■ Information:
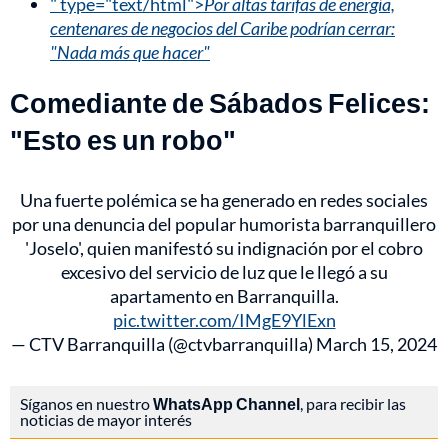
" type="text/html">
Por altas tarifas de energía,
centenares de negocios del Caribe podrían cerrar:
"Nada más que hacer"
Comediante de Sábados Felices:
"Esto es un robo"
Una fuerte polémica se ha generado en redes sociales
por una denuncia del popular humorista barranquillero
'Joselo', quien manifestó su indignación por el cobro
excesivo del servicio de luz que le llegó a su
apartamento en Barranquilla.
pic.twitter.com/IMgE9YlExn
— CTV Barranquilla (@ctvbarranquilla)
March 15, 2024
Síganos en nuestro
WhatsApp Channel
, para recibir las
noticias de mayor interés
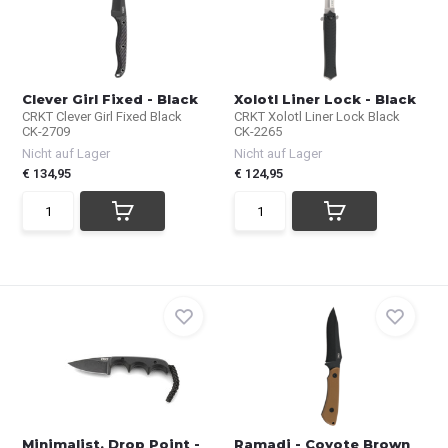
Clever Girl Fixed - Black
Xolotl Liner Lock - Black
CRKT Clever Girl Fixed Black
CRKT Xolotl Liner Lock Black
CK-2709
CK-2265
Nicht auf Lager
Nicht auf Lager
€ 134,95
€ 124,95
Minimalist, Drop Point -
Ramadi - Coyote Brown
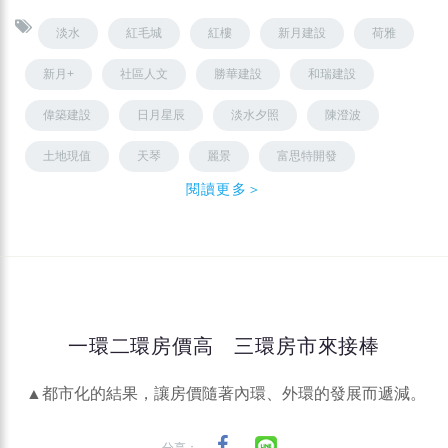
淡水
紅毛城
紅樓
新月建設
荷雅
新月+
社區人文
勝華建設
和瑞建設
偉築建設
日月星辰
淡水夕照
陳澄波
土地現值
天琴
麗景
富思特開發
閱讀更多＞
一環二環房價高 三環房市來接棒
▲都市化的結果，讓房價隨著內環、外環的發展而遞減。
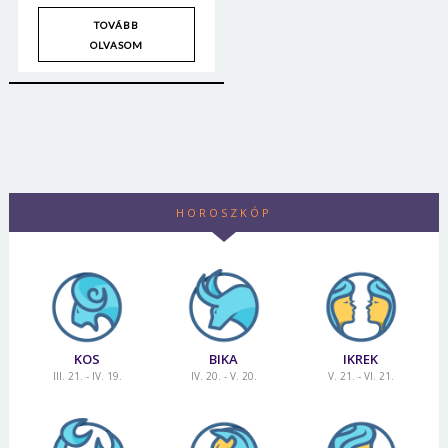
TOVÁBB
OLVASOM
HOROSZKÓP
KOS
BIKA
IKREK
III. 21. - IV. 19.
IV. 20. - V. 20.
V. 21. - VI. 21.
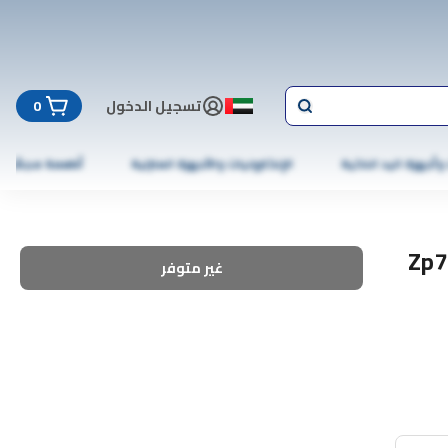
تسجيل الدخول
0
 وأجهزة اليد الذكية
الإلكترونيات والأجهزة المنزلية
أطعمة مجمّدة
يرفيكتور Zp785، 15
غير متوفر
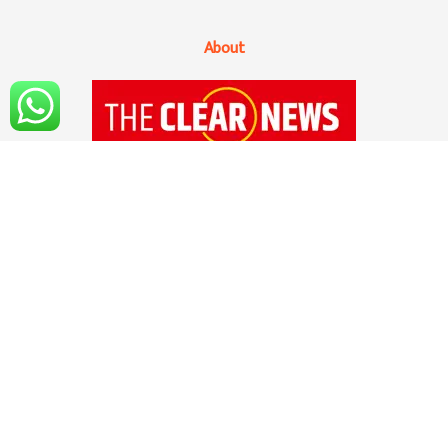
About
१४ सप्टेंबर २०२० रोजी 'द क्लिअर न्यूज'ची अधिकृत
सुरुवात झाली आहे. सोशल मिडियाच्या युगात अवघ्या
काही क्षणात बातम्या, माहिती सर्वसामान्य माणसांपर्यंत
पोहचवली जात असली तरी आपल्या मनात सर्वात मोठा
प्रश्न उभा राहतो, तो म्हणजे सोशल मीडियात आलेली
बातमी, माहिती ही वस्तुनिष्ठ आणि सत्यार्थी आहे का?
वाचकांच्या मनातील या प्रश्नाचे उत्तर आहे ,'द क्लिअर
न्यूज'...!! हो, तुमचे,आमचे ,सर्वांचे अत्यंत विश्वासार्ह असे
डिजिटल न्यूज चॅनल...!!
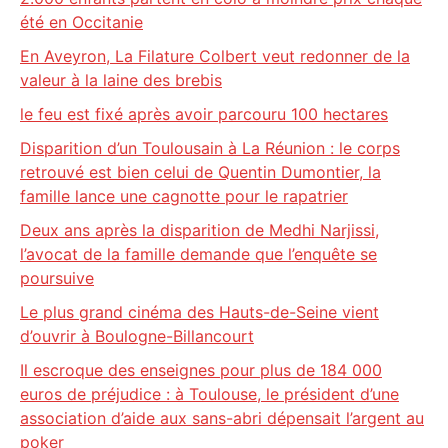
été en Occitanie
En Aveyron, La Filature Colbert veut redonner de la
valeur à la laine des brebis
le feu est fixé après avoir parcouru 100 hectares
Disparition d’un Toulousain à La Réunion : le corps
retrouvé est bien celui de Quentin Dumontier, la
famille lance une cagnotte pour le rapatrier
Deux ans après la disparition de Medhi Narjissi,
l’avocat de la famille demande que l’enquête se
poursuive
Le plus grand cinéma des Hauts-de-Seine vient
d’ouvrir à Boulogne-Billancourt
Il escroque des enseignes pour plus de 184 000
euros de préjudice : à Toulouse, le président d’une
association d’aide aux sans-abri dépensait l’argent au
poker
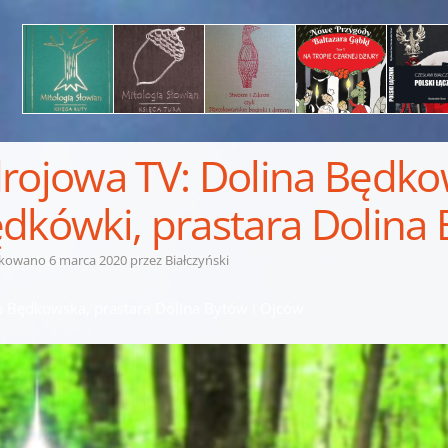
rojowa TV: Dolina Będko
dkówki, prastara Dolina 
ikowano
6 marca 2020
przez
Białczyński
a Będkowska, prastara Dolina Bytów i Ojców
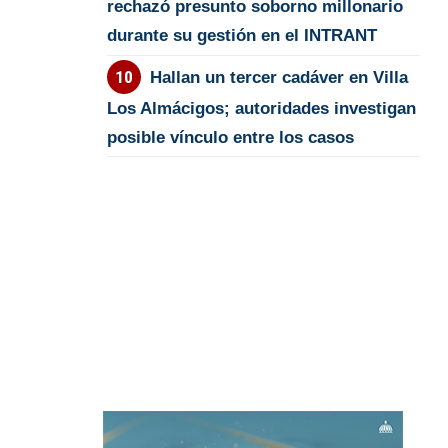
rechazó presunto soborno millonario
durante su gestión en el INTRANT
Hallan un tercer cadáver en Villa
Los Almácigos; autoridades investigan
posible vínculo entre los casos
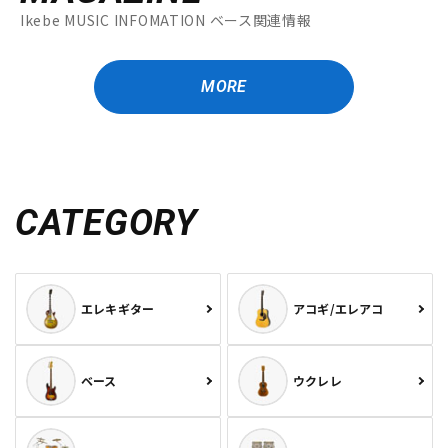
Ikebe MUSIC INFOMATION ベース関連情報
MORE
CATEGORY
エレキギター
アコギ/エレアコ
ベース
ウクレレ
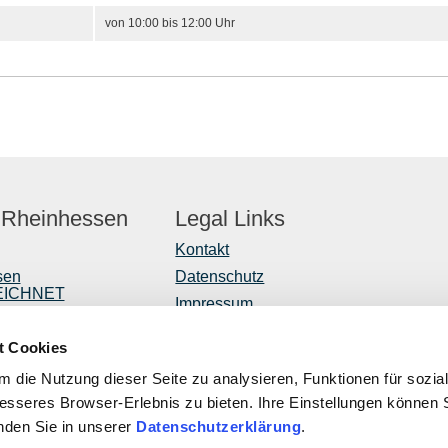
von 10:00 bis 12:00 Uhr
 Rheinhessen
Legal Links
Kontakt
sen
Datenschutz
EICHNET
Impressum
er
Barrierefreiheitserklärung
t Cookies
Vertrag widerrufen
r
 die Nutzung dieser Seite zu analysieren, Funktionen für sozia
ntwicklung
besseres Browser-Erlebnis zu bieten. Ihre Einstellungen können S
inden Sie in unserer
Datenschutzerklärung
.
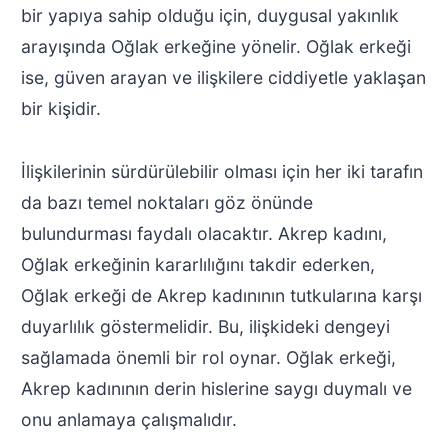
bir yapıya sahip olduğu için, duygusal yakınlık
arayışında Oğlak erkeğine yönelir. Oğlak erkeği
ise, güven arayan ve ilişkilere ciddiyetle yaklaşan
bir kişidir.
İlişkilerinin sürdürülebilir olması için her iki tarafın
da bazı temel noktaları göz önünde
bulundurması faydalı olacaktır. Akrep kadını,
Oğlak erkeğinin kararlılığını takdir ederken,
Oğlak erkeği de Akrep kadınının tutkularına karşı
duyarlılık göstermelidir. Bu, ilişkideki dengeyi
sağlamada önemli bir rol oynar. Oğlak erkeği,
Akrep kadınının derin hislerine saygı duymalı ve
onu anlamaya çalışmalıdır.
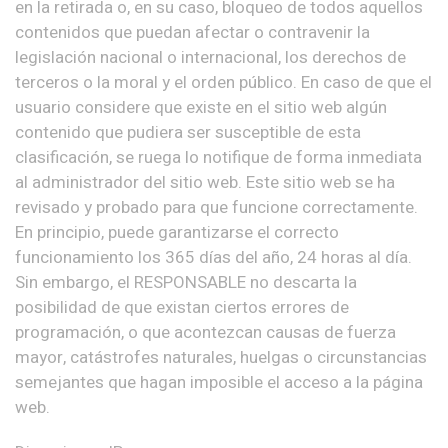
en la retirada o, en su caso, bloqueo de todos aquellos
contenidos que puedan afectar o contravenir la
legislación nacional o internacional, los derechos de
terceros o la moral y el orden público. En caso de que el
usuario considere que existe en el sitio web algún
contenido que pudiera ser susceptible de esta
clasificación, se ruega lo notifique de forma inmediata
al administrador del sitio web. Este sitio web se ha
revisado y probado para que funcione correctamente.
En principio, puede garantizarse el correcto
funcionamiento los 365 días del año, 24 horas al día.
Sin embargo, el RESPONSABLE no descarta la
posibilidad de que existan ciertos errores de
programación, o que acontezcan causas de fuerza
mayor, catástrofes naturales, huelgas o circunstancias
semejantes que hagan imposible el acceso a la página
web.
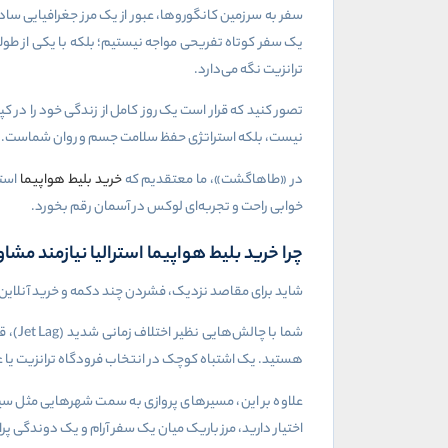
سفر به سرزمین کانگوروها، عبور از یک مرز جغرافیایی ساده 
یک سفر کوتاه تفریحی مواجه نیستیم؛ بلکه با یکی از طولا
ترانزیت نگه می‌دارد.
تصور کنید که قرار است یک روز کامل از زندگی خود را در 
نیست، بلکه استراتژی حفظ سلامت جسم و روان شماست.
در «طاهاگشت»، ما معتقدیم که
خرید بلیط هواپیما
استر
خوابی راحت و تجربه‌ای لوکس در آسمان رقم بخورد.
چرا خرید بلیط هواپیما استرالیا نیازمند م
شاید برای مقاصد نزدیک، فشردن چند دکمه و خرید آنلاین ب
شما با چالش‌هایی نظیر اختلاف زمانی شدید (
Jet Lag
)، ق
هستید. یک اشتباه کوچک در انتخاب فرودگاه ترانزیت یا عدم
علاوه بر این، مسیرهای پروازی به سمت شهرهایی مثل سیدن
اختیار دارید، مرز باریک میان یک سفر آرام و یک دوندگی 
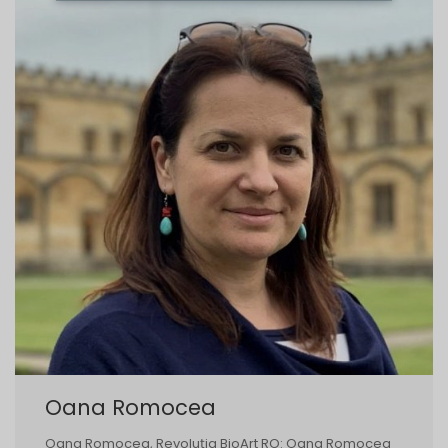
Oana Romocea
Oana Romocea, Revoluția BioArt RO: Oana Romocea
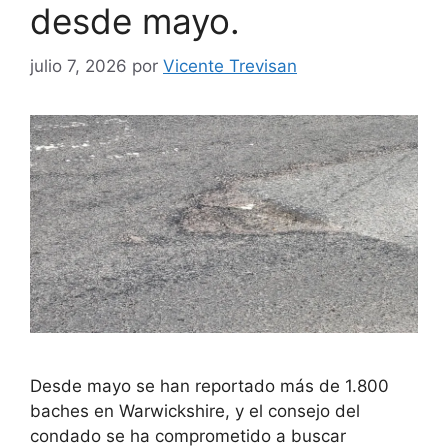
desde mayo.
julio 7, 2026
por
Vicente Trevisan
Desde mayo se han reportado más de 1.800
baches en Warwickshire, y el consejo del
condado se ha comprometido a buscar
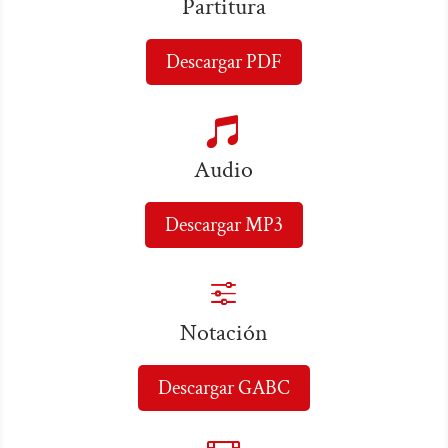
Partitura
Descargar PDF

Audio
Descargar MP3
f
Notación
Descargar GABC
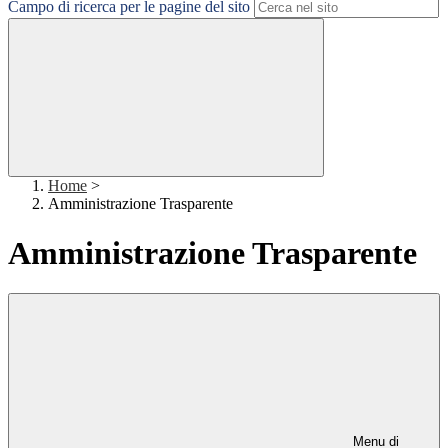
Campo di ricerca per le pagine del sito
Home
>
Amministrazione Trasparente
Amministrazione Trasparente
Menu di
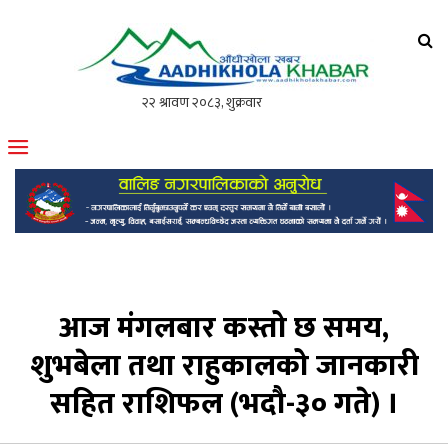
आँधीखोला खवर
मोफसलकै लोकप्रिय अनलाइन पत्रिका
आज मंगलबार कस्तो छ समय,
शुभबेला तथा राहुकालको जानकारी
सहित राशिफल (भदौ-३० गते) ।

■ Action item:
Return, from the data above, each line in which the string "CRKT" appears.

■ Written response:
CRKT Clever Girl Fixed Black
CRKT Xolotl Liner Lock Black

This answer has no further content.